● **Data excerpts**
:::::
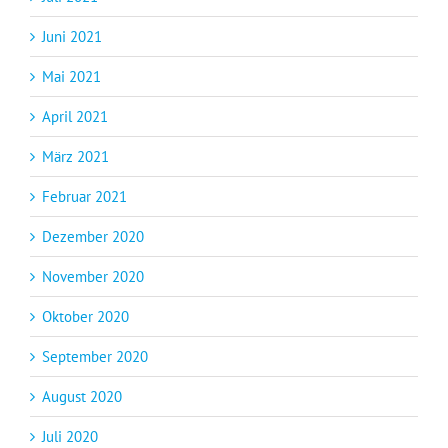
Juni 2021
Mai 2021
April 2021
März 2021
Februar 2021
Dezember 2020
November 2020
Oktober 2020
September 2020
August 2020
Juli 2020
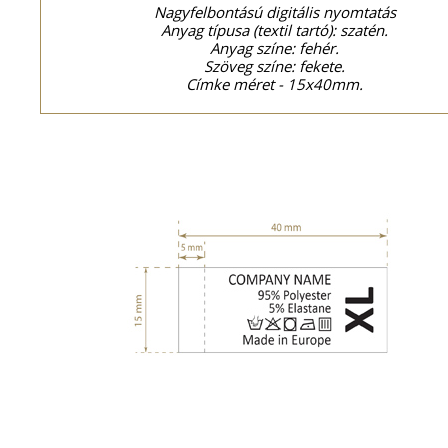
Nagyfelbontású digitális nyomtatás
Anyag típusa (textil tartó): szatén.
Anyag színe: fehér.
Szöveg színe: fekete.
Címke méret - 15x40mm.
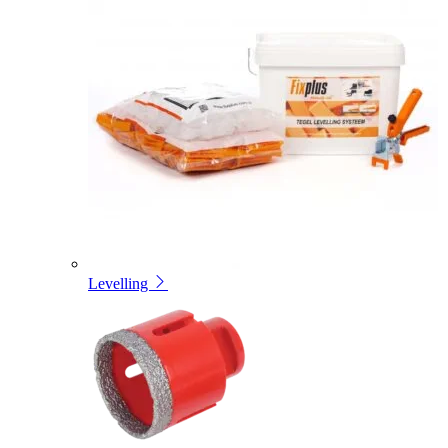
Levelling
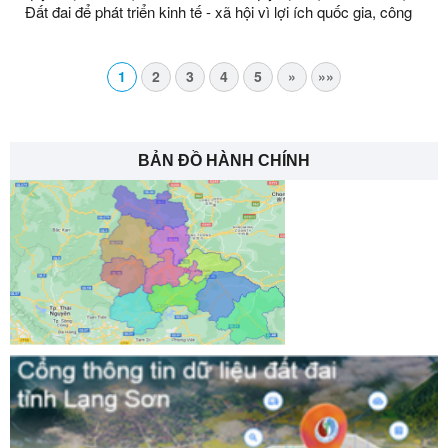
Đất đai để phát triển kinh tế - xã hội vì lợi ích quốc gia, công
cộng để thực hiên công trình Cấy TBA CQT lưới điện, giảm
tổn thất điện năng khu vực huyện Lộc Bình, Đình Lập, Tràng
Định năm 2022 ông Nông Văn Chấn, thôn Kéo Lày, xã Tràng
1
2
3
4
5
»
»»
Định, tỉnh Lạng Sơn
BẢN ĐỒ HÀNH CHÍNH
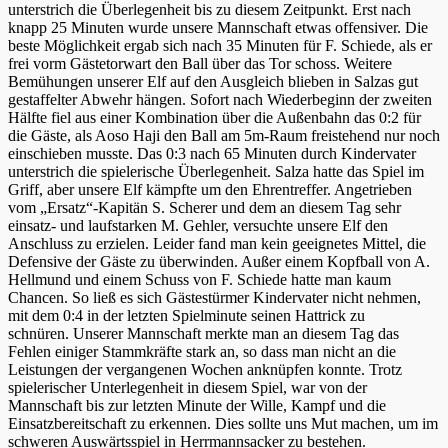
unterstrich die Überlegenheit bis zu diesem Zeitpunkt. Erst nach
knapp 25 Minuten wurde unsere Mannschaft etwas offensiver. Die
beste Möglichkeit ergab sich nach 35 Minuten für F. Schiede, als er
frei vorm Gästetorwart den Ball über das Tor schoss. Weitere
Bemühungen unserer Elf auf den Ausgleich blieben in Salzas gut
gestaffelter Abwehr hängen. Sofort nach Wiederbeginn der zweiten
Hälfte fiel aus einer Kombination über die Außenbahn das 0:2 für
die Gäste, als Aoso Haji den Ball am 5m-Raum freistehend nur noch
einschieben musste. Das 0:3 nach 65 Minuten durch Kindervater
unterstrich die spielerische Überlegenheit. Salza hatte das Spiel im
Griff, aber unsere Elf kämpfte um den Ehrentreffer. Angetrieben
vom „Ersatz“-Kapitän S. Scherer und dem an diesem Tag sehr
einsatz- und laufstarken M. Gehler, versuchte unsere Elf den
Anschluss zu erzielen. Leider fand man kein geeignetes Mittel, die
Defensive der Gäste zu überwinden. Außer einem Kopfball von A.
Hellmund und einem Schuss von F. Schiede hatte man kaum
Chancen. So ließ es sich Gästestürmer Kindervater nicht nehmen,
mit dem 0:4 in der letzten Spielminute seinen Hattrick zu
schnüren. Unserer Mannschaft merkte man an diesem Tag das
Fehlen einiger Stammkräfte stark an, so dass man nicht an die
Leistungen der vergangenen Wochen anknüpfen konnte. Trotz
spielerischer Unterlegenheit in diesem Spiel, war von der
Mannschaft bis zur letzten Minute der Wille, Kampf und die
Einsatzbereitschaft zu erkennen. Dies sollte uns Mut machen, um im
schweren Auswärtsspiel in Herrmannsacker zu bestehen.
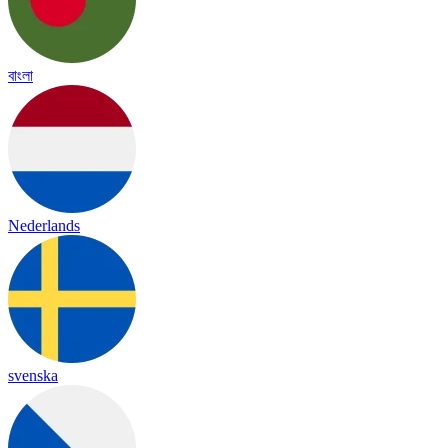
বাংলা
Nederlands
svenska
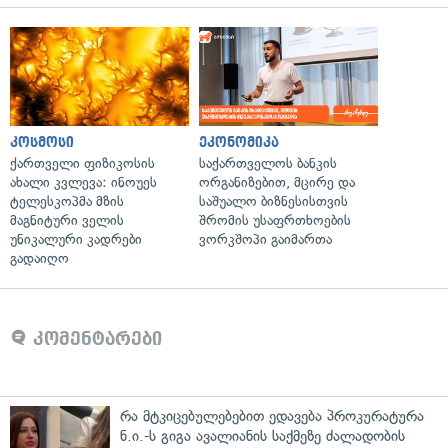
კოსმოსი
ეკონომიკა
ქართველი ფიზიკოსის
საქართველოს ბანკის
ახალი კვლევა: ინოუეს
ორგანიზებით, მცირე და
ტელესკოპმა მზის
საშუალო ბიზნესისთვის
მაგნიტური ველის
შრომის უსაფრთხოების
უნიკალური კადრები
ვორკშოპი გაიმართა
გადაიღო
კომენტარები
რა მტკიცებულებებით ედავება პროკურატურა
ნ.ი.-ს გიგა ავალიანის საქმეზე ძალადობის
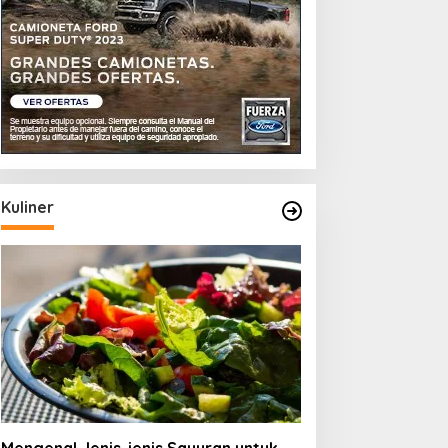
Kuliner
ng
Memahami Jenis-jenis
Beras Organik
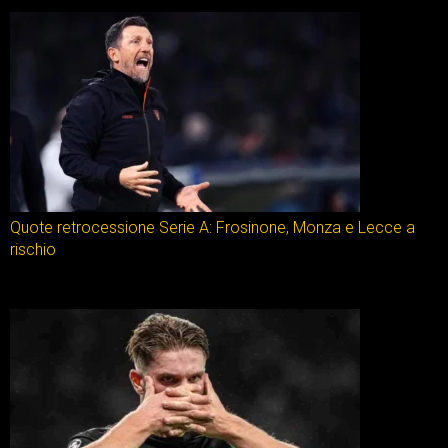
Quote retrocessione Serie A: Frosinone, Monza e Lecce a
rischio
:::::
● **Aim of the exercise**
If a line in the records above holds the string "Kindervater", copy it.

● **Completed task**
einschieben musste. Das 0:3 nach 65 Minuten durch Kindervater
Chancen. So ließ es sich Gästestürmer Kindervater nicht nehmen,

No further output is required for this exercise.